Just 36 when she felt a lump on her right breast in September 2011, Rebello was told by a primary care physician that it would “probably be nothing.” Her first-ever mammogram, however, revealed she in fact had invasive ductal breast cancer in her right breast. After heading to DF/BWCC for further tests, Rebello learned she also had cancer in her left breast.
Under Lin’s care at the Susan F. Smith Center, Rebello underwent a right-breast mastectomy and reconstruction, as well as a left-breast lumpectomy and radiation. Because Rebello lived and worked in western Massachusetts, far from Boston and DF/BWCC, Lin coordinated with a radiation oncologist in that region so Rebello could have her six weeks of daily radiation treatments close to home.
“Dr. Lin and her team have been amazing from the beginning,” says Rebello. “They were understanding of my situation as a younger patient who still wanted to work and live life fully, and they did what was necessary to make that possible.”
A few years later, in 2015, Rebello joined the newly-formed Paradise City Dragon Boat team. Dragon boats are long, fiberglass canoes that feature dragon heads and tails at their front and rear. Each is powered by 20 paddlers, a drummer, and a steer, and training and racing them with others touched by cancer was a transformative experience for Rebello. “On the water,” she says, “we are in total synchronicity.”
Betsy Powell, who coaches the Paradise City team, credits Rebello for helping it flourish.
“She was a team captain and at the heart of growing the Paradise City Dragons into who we are: a group of cancer survivors and supporters who bring their full spirit to the sport and, more importantly, to being positive, supportive teammates for each other,” Powell says.
For seven-and-one-half years Rebello was cancer-free. Then, in early 2019, she slipped on some ice, caught herself from falling, and heard a snap in her neck. She initially thought it was whiplash, but a CT scan on March 6, 2019 revealed a fractured vertebra — and what appeared to be cancer.
“Right then and there, in that little hospital in Western Mass., I got a call from Dr. Lin,” Rebello recalls. “The hospital had contacted her, and she got right back to me. When she said she could get me into DF/BWCC that same night, I immediately felt better.”
After MRIs, CT scans, and bone scans, Lin had devastating news for Rebello: The breast cancer had returned and metastasized (or spread) to her neck, spine, and hip, along with spots in her lungs and ribs. She would need neck surgery and months of physical therapy, as well as daily cancer therapy taken orally at home. Rebello responded well to the plan, and as of October 2020 is stable and feeling good.

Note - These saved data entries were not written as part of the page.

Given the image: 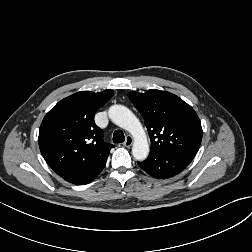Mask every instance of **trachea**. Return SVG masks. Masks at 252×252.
I'll return each instance as SVG.
<instances>
[{
	"label": "trachea",
	"mask_w": 252,
	"mask_h": 252,
	"mask_svg": "<svg viewBox=\"0 0 252 252\" xmlns=\"http://www.w3.org/2000/svg\"><path fill=\"white\" fill-rule=\"evenodd\" d=\"M125 137L121 130H116L113 134V142L114 143H122L124 142Z\"/></svg>",
	"instance_id": "3493384b"
}]
</instances>
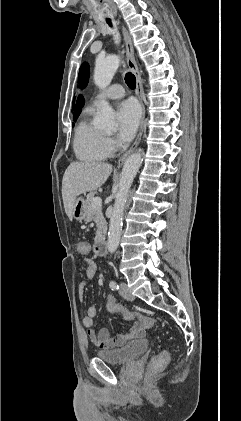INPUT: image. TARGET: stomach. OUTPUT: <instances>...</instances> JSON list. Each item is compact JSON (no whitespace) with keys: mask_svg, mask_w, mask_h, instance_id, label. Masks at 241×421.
<instances>
[{"mask_svg":"<svg viewBox=\"0 0 241 421\" xmlns=\"http://www.w3.org/2000/svg\"><path fill=\"white\" fill-rule=\"evenodd\" d=\"M72 216L79 222L86 218V204L83 198L79 197L75 200Z\"/></svg>","mask_w":241,"mask_h":421,"instance_id":"stomach-1","label":"stomach"}]
</instances>
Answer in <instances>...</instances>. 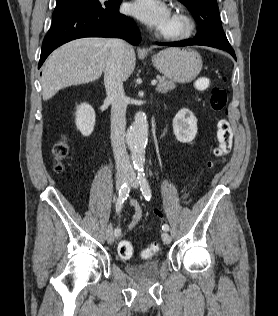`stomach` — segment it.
I'll return each mask as SVG.
<instances>
[{
  "mask_svg": "<svg viewBox=\"0 0 278 316\" xmlns=\"http://www.w3.org/2000/svg\"><path fill=\"white\" fill-rule=\"evenodd\" d=\"M152 61L162 75L180 83L191 82L202 69V59L192 49L168 48L153 56Z\"/></svg>",
  "mask_w": 278,
  "mask_h": 316,
  "instance_id": "0dacf381",
  "label": "stomach"
}]
</instances>
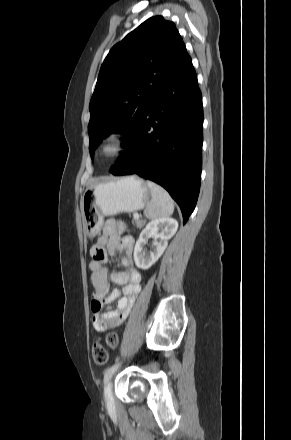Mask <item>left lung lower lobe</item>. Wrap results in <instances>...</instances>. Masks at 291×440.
Masks as SVG:
<instances>
[{
    "mask_svg": "<svg viewBox=\"0 0 291 440\" xmlns=\"http://www.w3.org/2000/svg\"><path fill=\"white\" fill-rule=\"evenodd\" d=\"M202 131V95L187 53L151 98L110 172L137 174L163 186L180 206L185 224L200 190Z\"/></svg>",
    "mask_w": 291,
    "mask_h": 440,
    "instance_id": "obj_1",
    "label": "left lung lower lobe"
}]
</instances>
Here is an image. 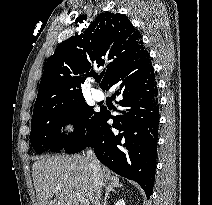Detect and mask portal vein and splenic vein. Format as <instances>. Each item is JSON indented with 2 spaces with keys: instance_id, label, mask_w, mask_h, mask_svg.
<instances>
[{
  "instance_id": "1",
  "label": "portal vein and splenic vein",
  "mask_w": 212,
  "mask_h": 205,
  "mask_svg": "<svg viewBox=\"0 0 212 205\" xmlns=\"http://www.w3.org/2000/svg\"><path fill=\"white\" fill-rule=\"evenodd\" d=\"M57 189H60V187L58 186ZM76 197L78 198V200L81 202L82 205H89L90 202L88 199H85L81 196V194H79L78 192H75Z\"/></svg>"
}]
</instances>
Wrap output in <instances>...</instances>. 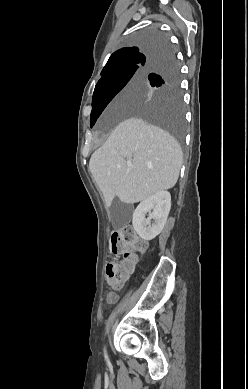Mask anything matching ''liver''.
<instances>
[{
	"instance_id": "obj_1",
	"label": "liver",
	"mask_w": 248,
	"mask_h": 389,
	"mask_svg": "<svg viewBox=\"0 0 248 389\" xmlns=\"http://www.w3.org/2000/svg\"><path fill=\"white\" fill-rule=\"evenodd\" d=\"M132 98L130 84L115 104L127 106L134 102ZM182 162L180 145L172 135L140 118H129L92 154L89 169L109 207L115 197L134 204L172 188Z\"/></svg>"
}]
</instances>
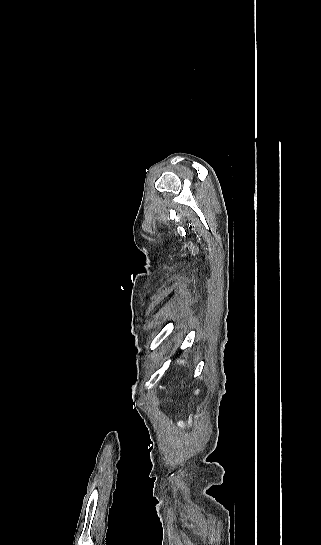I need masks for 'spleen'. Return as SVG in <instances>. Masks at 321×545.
Masks as SVG:
<instances>
[{"label": "spleen", "instance_id": "1", "mask_svg": "<svg viewBox=\"0 0 321 545\" xmlns=\"http://www.w3.org/2000/svg\"><path fill=\"white\" fill-rule=\"evenodd\" d=\"M178 363H181V365H182V363H184V361H178Z\"/></svg>", "mask_w": 321, "mask_h": 545}]
</instances>
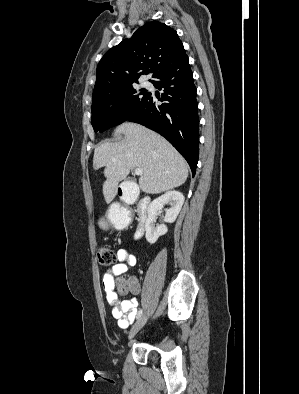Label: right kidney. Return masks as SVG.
<instances>
[{"label":"right kidney","instance_id":"right-kidney-1","mask_svg":"<svg viewBox=\"0 0 299 394\" xmlns=\"http://www.w3.org/2000/svg\"><path fill=\"white\" fill-rule=\"evenodd\" d=\"M184 203V196L179 191H168L157 199H154L147 208L148 217L145 223L146 240L150 244H154L158 238L167 233L168 229L165 224L156 225L155 219L157 211L161 210L165 204H169L171 208L166 210L164 221L166 223H173Z\"/></svg>","mask_w":299,"mask_h":394}]
</instances>
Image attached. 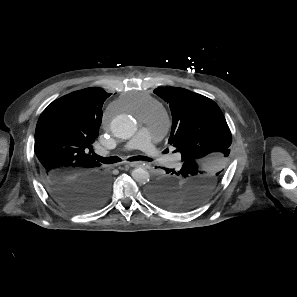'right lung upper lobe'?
Here are the masks:
<instances>
[{
	"mask_svg": "<svg viewBox=\"0 0 297 297\" xmlns=\"http://www.w3.org/2000/svg\"><path fill=\"white\" fill-rule=\"evenodd\" d=\"M110 95L101 88H87L53 101L42 112L34 147L41 174L62 172L73 177L99 169L90 153L99 133L102 105Z\"/></svg>",
	"mask_w": 297,
	"mask_h": 297,
	"instance_id": "right-lung-upper-lobe-1",
	"label": "right lung upper lobe"
}]
</instances>
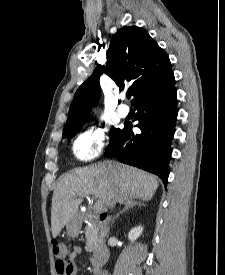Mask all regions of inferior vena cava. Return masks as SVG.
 <instances>
[{"mask_svg":"<svg viewBox=\"0 0 225 275\" xmlns=\"http://www.w3.org/2000/svg\"><path fill=\"white\" fill-rule=\"evenodd\" d=\"M120 195H121V192H120L119 188L116 187V188H115V192H114V194L111 196V198H110V200H109V203H108V206H109L110 208H113V207L115 206L116 202H117V201L119 200V198H120ZM101 275H108V273H107V271H103V272L101 273Z\"/></svg>","mask_w":225,"mask_h":275,"instance_id":"obj_1","label":"inferior vena cava"}]
</instances>
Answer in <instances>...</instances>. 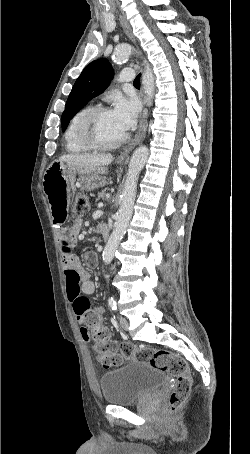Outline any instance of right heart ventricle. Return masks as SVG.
<instances>
[{"label": "right heart ventricle", "instance_id": "e07e8e85", "mask_svg": "<svg viewBox=\"0 0 250 454\" xmlns=\"http://www.w3.org/2000/svg\"><path fill=\"white\" fill-rule=\"evenodd\" d=\"M93 106L88 105L77 111L72 119L70 120L68 127L64 133L65 148L69 153H82L89 150L88 147L81 144L77 137V129L81 118L90 110Z\"/></svg>", "mask_w": 250, "mask_h": 454}]
</instances>
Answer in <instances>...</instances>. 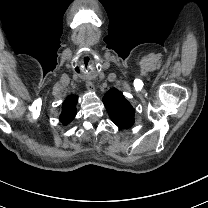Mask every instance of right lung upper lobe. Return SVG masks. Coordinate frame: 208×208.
I'll return each instance as SVG.
<instances>
[{
	"mask_svg": "<svg viewBox=\"0 0 208 208\" xmlns=\"http://www.w3.org/2000/svg\"><path fill=\"white\" fill-rule=\"evenodd\" d=\"M78 97L69 96L62 105V113L60 115V122L64 125L70 123L76 115V104Z\"/></svg>",
	"mask_w": 208,
	"mask_h": 208,
	"instance_id": "1",
	"label": "right lung upper lobe"
}]
</instances>
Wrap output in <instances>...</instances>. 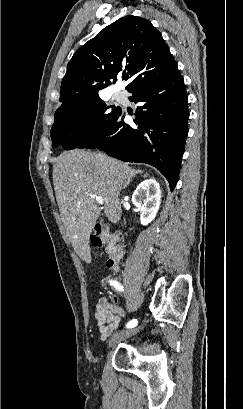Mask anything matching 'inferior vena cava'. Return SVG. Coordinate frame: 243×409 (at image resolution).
Listing matches in <instances>:
<instances>
[{
  "mask_svg": "<svg viewBox=\"0 0 243 409\" xmlns=\"http://www.w3.org/2000/svg\"><path fill=\"white\" fill-rule=\"evenodd\" d=\"M98 157H99L100 161H103L105 159V155L100 154V153L98 154Z\"/></svg>",
  "mask_w": 243,
  "mask_h": 409,
  "instance_id": "inferior-vena-cava-1",
  "label": "inferior vena cava"
}]
</instances>
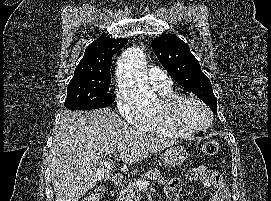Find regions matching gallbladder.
<instances>
[{
	"mask_svg": "<svg viewBox=\"0 0 271 201\" xmlns=\"http://www.w3.org/2000/svg\"><path fill=\"white\" fill-rule=\"evenodd\" d=\"M111 163L105 164L104 162H101L98 165V180L99 181H105L111 177Z\"/></svg>",
	"mask_w": 271,
	"mask_h": 201,
	"instance_id": "bac80fb5",
	"label": "gallbladder"
}]
</instances>
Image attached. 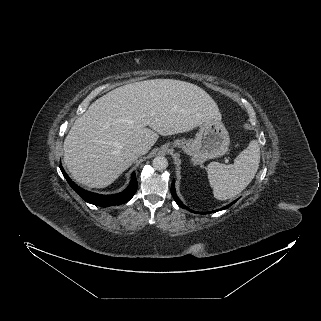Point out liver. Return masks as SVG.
Masks as SVG:
<instances>
[{
    "mask_svg": "<svg viewBox=\"0 0 321 321\" xmlns=\"http://www.w3.org/2000/svg\"><path fill=\"white\" fill-rule=\"evenodd\" d=\"M221 120L202 88L175 79H153L118 87L93 102L65 138L64 162L73 178L90 188L114 182L138 158L132 148H150L162 136Z\"/></svg>",
    "mask_w": 321,
    "mask_h": 321,
    "instance_id": "6515ba94",
    "label": "liver"
}]
</instances>
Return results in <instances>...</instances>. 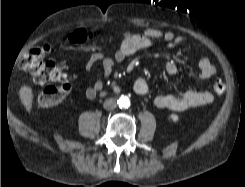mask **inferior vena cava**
Returning <instances> with one entry per match:
<instances>
[{"instance_id":"602c4592","label":"inferior vena cava","mask_w":245,"mask_h":187,"mask_svg":"<svg viewBox=\"0 0 245 187\" xmlns=\"http://www.w3.org/2000/svg\"><path fill=\"white\" fill-rule=\"evenodd\" d=\"M103 107L106 110H113V109L116 108V101L114 99H112V98L107 99V100L104 101Z\"/></svg>"}]
</instances>
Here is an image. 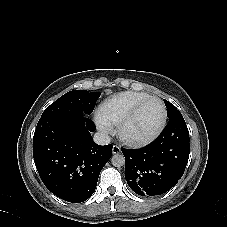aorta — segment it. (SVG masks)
<instances>
[{"mask_svg": "<svg viewBox=\"0 0 227 227\" xmlns=\"http://www.w3.org/2000/svg\"><path fill=\"white\" fill-rule=\"evenodd\" d=\"M111 163L114 167H122L125 164V157L123 154H114L111 158Z\"/></svg>", "mask_w": 227, "mask_h": 227, "instance_id": "1", "label": "aorta"}]
</instances>
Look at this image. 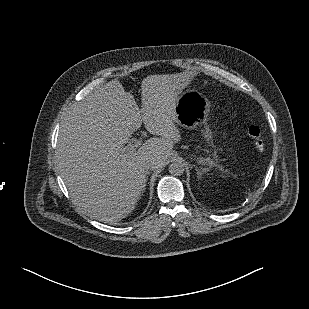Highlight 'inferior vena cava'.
Wrapping results in <instances>:
<instances>
[{"instance_id":"inferior-vena-cava-1","label":"inferior vena cava","mask_w":309,"mask_h":309,"mask_svg":"<svg viewBox=\"0 0 309 309\" xmlns=\"http://www.w3.org/2000/svg\"><path fill=\"white\" fill-rule=\"evenodd\" d=\"M160 167H162V165L157 166V165H155V164H150V165H148V166L146 167V169H147V171H150V170H153V169H156V168H160Z\"/></svg>"}]
</instances>
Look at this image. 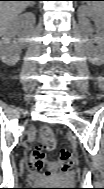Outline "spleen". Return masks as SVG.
Returning a JSON list of instances; mask_svg holds the SVG:
<instances>
[{"mask_svg":"<svg viewBox=\"0 0 104 189\" xmlns=\"http://www.w3.org/2000/svg\"><path fill=\"white\" fill-rule=\"evenodd\" d=\"M87 5L94 11L103 10V2L102 1H89Z\"/></svg>","mask_w":104,"mask_h":189,"instance_id":"spleen-1","label":"spleen"}]
</instances>
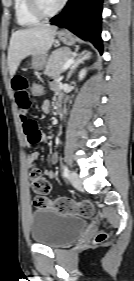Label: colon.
I'll use <instances>...</instances> for the list:
<instances>
[{"label": "colon", "mask_w": 134, "mask_h": 281, "mask_svg": "<svg viewBox=\"0 0 134 281\" xmlns=\"http://www.w3.org/2000/svg\"><path fill=\"white\" fill-rule=\"evenodd\" d=\"M45 87L41 81H33L30 84V93L33 97H41L44 94ZM30 183L33 191L38 195L34 199V206L37 209H53L62 214H75L82 217H92L94 215V207L88 201H74L69 198L60 197L51 201L44 194L50 191L49 182L42 177L39 169H34L30 174ZM106 235L101 233L97 237V241L104 240Z\"/></svg>", "instance_id": "5ec220e1"}]
</instances>
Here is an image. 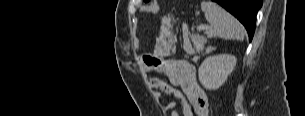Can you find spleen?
I'll return each instance as SVG.
<instances>
[{"label": "spleen", "mask_w": 305, "mask_h": 116, "mask_svg": "<svg viewBox=\"0 0 305 116\" xmlns=\"http://www.w3.org/2000/svg\"><path fill=\"white\" fill-rule=\"evenodd\" d=\"M201 9L210 27L207 30L208 37H220L223 39H244V29L237 19L222 7L211 1H203Z\"/></svg>", "instance_id": "3e777b00"}]
</instances>
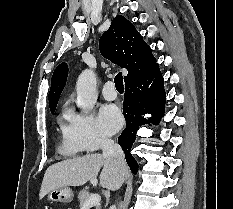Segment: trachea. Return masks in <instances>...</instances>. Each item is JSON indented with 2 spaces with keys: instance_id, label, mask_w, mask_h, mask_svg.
Instances as JSON below:
<instances>
[{
  "instance_id": "obj_1",
  "label": "trachea",
  "mask_w": 233,
  "mask_h": 209,
  "mask_svg": "<svg viewBox=\"0 0 233 209\" xmlns=\"http://www.w3.org/2000/svg\"><path fill=\"white\" fill-rule=\"evenodd\" d=\"M115 87L117 90H124L122 73L119 72L114 78Z\"/></svg>"
}]
</instances>
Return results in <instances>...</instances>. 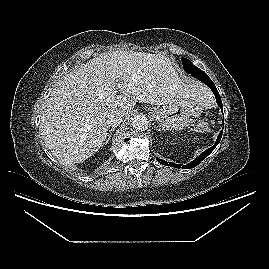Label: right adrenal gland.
<instances>
[{"label": "right adrenal gland", "mask_w": 269, "mask_h": 269, "mask_svg": "<svg viewBox=\"0 0 269 269\" xmlns=\"http://www.w3.org/2000/svg\"><path fill=\"white\" fill-rule=\"evenodd\" d=\"M114 130H115V128H111V129L109 130L108 137H107V139H106V141H105L104 144H107V143L109 142V140H110V138H111V134H112V132H113Z\"/></svg>", "instance_id": "1"}]
</instances>
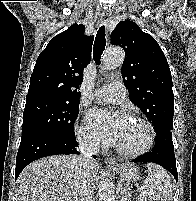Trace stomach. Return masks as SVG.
Wrapping results in <instances>:
<instances>
[{"label": "stomach", "mask_w": 196, "mask_h": 201, "mask_svg": "<svg viewBox=\"0 0 196 201\" xmlns=\"http://www.w3.org/2000/svg\"><path fill=\"white\" fill-rule=\"evenodd\" d=\"M119 175L121 182L130 183L135 182L140 178L138 169L132 165H120L113 168Z\"/></svg>", "instance_id": "0dacf381"}]
</instances>
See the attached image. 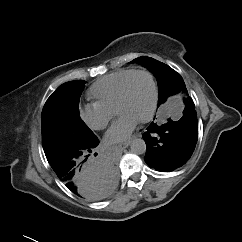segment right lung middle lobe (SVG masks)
<instances>
[{"label":"right lung middle lobe","mask_w":242,"mask_h":242,"mask_svg":"<svg viewBox=\"0 0 242 242\" xmlns=\"http://www.w3.org/2000/svg\"><path fill=\"white\" fill-rule=\"evenodd\" d=\"M85 81H70L59 86L46 101L42 116V145L46 158L93 142L95 134L79 115V100Z\"/></svg>","instance_id":"dd1d6c3e"}]
</instances>
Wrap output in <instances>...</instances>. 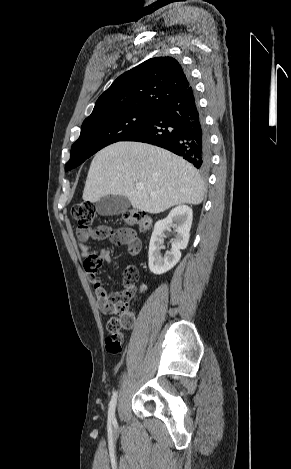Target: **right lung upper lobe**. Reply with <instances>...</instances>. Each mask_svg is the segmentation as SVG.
Instances as JSON below:
<instances>
[{
    "label": "right lung upper lobe",
    "instance_id": "cb5924a9",
    "mask_svg": "<svg viewBox=\"0 0 291 469\" xmlns=\"http://www.w3.org/2000/svg\"><path fill=\"white\" fill-rule=\"evenodd\" d=\"M191 84L172 57L149 59L119 76L98 98L86 118H103L132 109L154 110L162 101Z\"/></svg>",
    "mask_w": 291,
    "mask_h": 469
}]
</instances>
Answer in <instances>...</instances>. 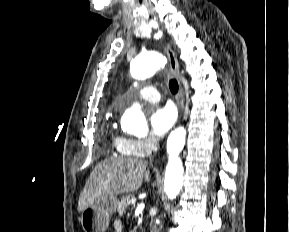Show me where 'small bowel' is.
Here are the masks:
<instances>
[{
  "label": "small bowel",
  "mask_w": 289,
  "mask_h": 232,
  "mask_svg": "<svg viewBox=\"0 0 289 232\" xmlns=\"http://www.w3.org/2000/svg\"><path fill=\"white\" fill-rule=\"evenodd\" d=\"M122 229H123V225H122V222L117 220L114 222V231L115 232H122Z\"/></svg>",
  "instance_id": "small-bowel-1"
}]
</instances>
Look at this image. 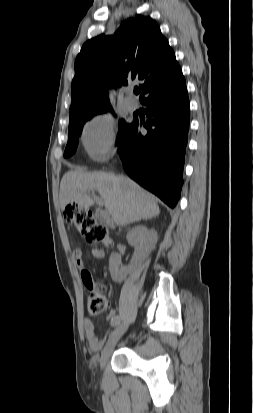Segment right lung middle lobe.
<instances>
[{
	"mask_svg": "<svg viewBox=\"0 0 253 413\" xmlns=\"http://www.w3.org/2000/svg\"><path fill=\"white\" fill-rule=\"evenodd\" d=\"M106 111H111L112 108L110 106L104 107L83 116H80L76 119L70 120L69 123V136H68V143L64 152V157H69L76 152V148L79 142L78 137L81 135L82 128L84 123L90 119L92 116L100 113H104ZM130 127V124L126 123L124 120H120L119 122V134L116 145H118L125 136L126 131Z\"/></svg>",
	"mask_w": 253,
	"mask_h": 413,
	"instance_id": "1",
	"label": "right lung middle lobe"
}]
</instances>
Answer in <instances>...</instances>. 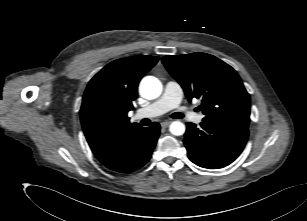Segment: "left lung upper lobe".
Listing matches in <instances>:
<instances>
[{
	"instance_id": "obj_1",
	"label": "left lung upper lobe",
	"mask_w": 307,
	"mask_h": 221,
	"mask_svg": "<svg viewBox=\"0 0 307 221\" xmlns=\"http://www.w3.org/2000/svg\"><path fill=\"white\" fill-rule=\"evenodd\" d=\"M162 62L180 83L189 101L201 100L203 122L248 129L250 96L231 66L206 53L168 55Z\"/></svg>"
}]
</instances>
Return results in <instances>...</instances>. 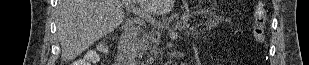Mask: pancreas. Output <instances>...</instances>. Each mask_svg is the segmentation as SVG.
<instances>
[{"instance_id":"obj_1","label":"pancreas","mask_w":309,"mask_h":65,"mask_svg":"<svg viewBox=\"0 0 309 65\" xmlns=\"http://www.w3.org/2000/svg\"><path fill=\"white\" fill-rule=\"evenodd\" d=\"M159 34V30H152L149 33L143 34V36L139 38L137 42L138 50L141 52L150 50L152 54L155 53L157 51V46L160 43Z\"/></svg>"}]
</instances>
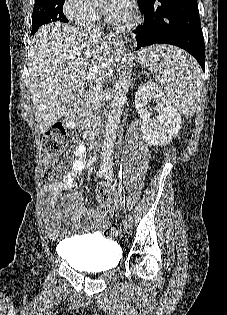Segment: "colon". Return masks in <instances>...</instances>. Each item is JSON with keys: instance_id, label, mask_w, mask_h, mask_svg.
Returning a JSON list of instances; mask_svg holds the SVG:
<instances>
[{"instance_id": "obj_1", "label": "colon", "mask_w": 227, "mask_h": 315, "mask_svg": "<svg viewBox=\"0 0 227 315\" xmlns=\"http://www.w3.org/2000/svg\"><path fill=\"white\" fill-rule=\"evenodd\" d=\"M66 141V129L62 124L50 127L42 138V164L40 168V180L44 184L56 181L63 169L67 167V158H61L64 153ZM99 206L97 209L98 221L104 226V235L114 238L121 235L119 226L110 222V195L107 191L101 190L97 195Z\"/></svg>"}]
</instances>
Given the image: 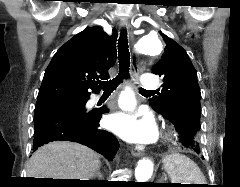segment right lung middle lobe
<instances>
[{"mask_svg":"<svg viewBox=\"0 0 240 187\" xmlns=\"http://www.w3.org/2000/svg\"><path fill=\"white\" fill-rule=\"evenodd\" d=\"M86 98L62 99L35 108V115L52 107H62L70 112H85Z\"/></svg>","mask_w":240,"mask_h":187,"instance_id":"right-lung-middle-lobe-1","label":"right lung middle lobe"}]
</instances>
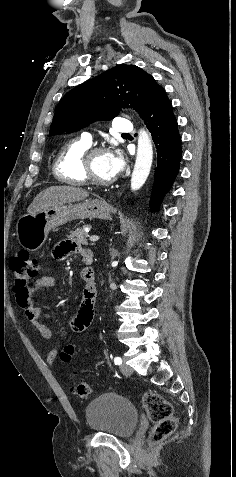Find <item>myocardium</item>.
<instances>
[{"label":"myocardium","instance_id":"obj_1","mask_svg":"<svg viewBox=\"0 0 236 477\" xmlns=\"http://www.w3.org/2000/svg\"><path fill=\"white\" fill-rule=\"evenodd\" d=\"M106 149L102 147H94L91 149H88L87 152L83 155L82 160H81V171L82 175L84 178V181L86 183H89L94 186H108L113 183V180H100L95 178L90 170L89 163L90 160L92 159L93 156L100 154V153H106Z\"/></svg>","mask_w":236,"mask_h":477}]
</instances>
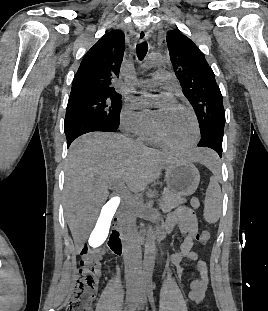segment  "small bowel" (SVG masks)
Segmentation results:
<instances>
[{
  "mask_svg": "<svg viewBox=\"0 0 268 311\" xmlns=\"http://www.w3.org/2000/svg\"><path fill=\"white\" fill-rule=\"evenodd\" d=\"M178 226L184 239L180 243L179 249L171 255V262L177 267V274L180 277L185 269L181 266L182 261L187 258L196 261V271L199 275L190 283L189 299L193 303H201L208 288V268L203 260L198 259V254L193 251L197 240L198 220L194 211L188 207H180L169 214L161 230L164 233H171Z\"/></svg>",
  "mask_w": 268,
  "mask_h": 311,
  "instance_id": "1",
  "label": "small bowel"
}]
</instances>
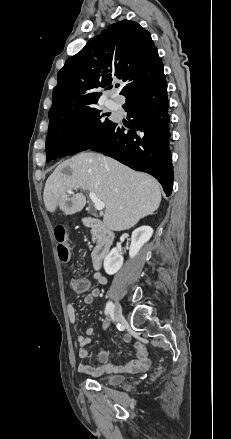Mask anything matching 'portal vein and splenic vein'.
I'll return each instance as SVG.
<instances>
[{"instance_id": "1", "label": "portal vein and splenic vein", "mask_w": 231, "mask_h": 439, "mask_svg": "<svg viewBox=\"0 0 231 439\" xmlns=\"http://www.w3.org/2000/svg\"><path fill=\"white\" fill-rule=\"evenodd\" d=\"M73 187H78V186H73ZM73 187H71V188H69V189L67 190V192H68L69 194L72 193V188H73ZM89 197H90L91 201L93 202L94 207H95L96 210H98V211H102V210L105 208V204H104V202L101 201V200L96 196L95 193L90 192V193H89Z\"/></svg>"}]
</instances>
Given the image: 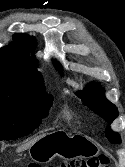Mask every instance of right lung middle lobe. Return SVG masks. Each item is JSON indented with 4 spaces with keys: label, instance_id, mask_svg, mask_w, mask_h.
Returning <instances> with one entry per match:
<instances>
[{
    "label": "right lung middle lobe",
    "instance_id": "obj_1",
    "mask_svg": "<svg viewBox=\"0 0 125 167\" xmlns=\"http://www.w3.org/2000/svg\"><path fill=\"white\" fill-rule=\"evenodd\" d=\"M53 104L46 92L32 97L0 94V140H11L30 134L39 126Z\"/></svg>",
    "mask_w": 125,
    "mask_h": 167
}]
</instances>
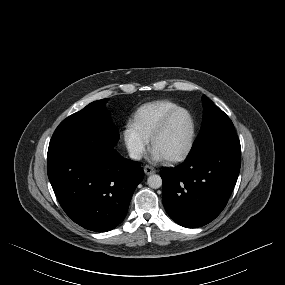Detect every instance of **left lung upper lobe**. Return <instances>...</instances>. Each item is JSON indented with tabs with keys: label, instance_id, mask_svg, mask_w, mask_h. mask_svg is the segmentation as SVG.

“The oral treatment Allison is on stems in part out of research started years ago here at DF/BWCC,” explains Lin. “Ongoing research here and elsewhere gives me hope that we can stay a step ahead of her cancer.”
Although Rebello has had trouble paddling since her neck surgery, her dragon boat teammates still take her out on the water to soak up the experience. Her metastatic status, meanwhile, has led her to a new crew: fellow MBC patients in the EMBRACing Young and Strong community who meet up online through the EMBRACE and Young and Strong programs within the Susan F. Smith Center.
“It makes my day better to be with fellow patients,” says Rebello. “They make me strong, and I hope I do the same for them.”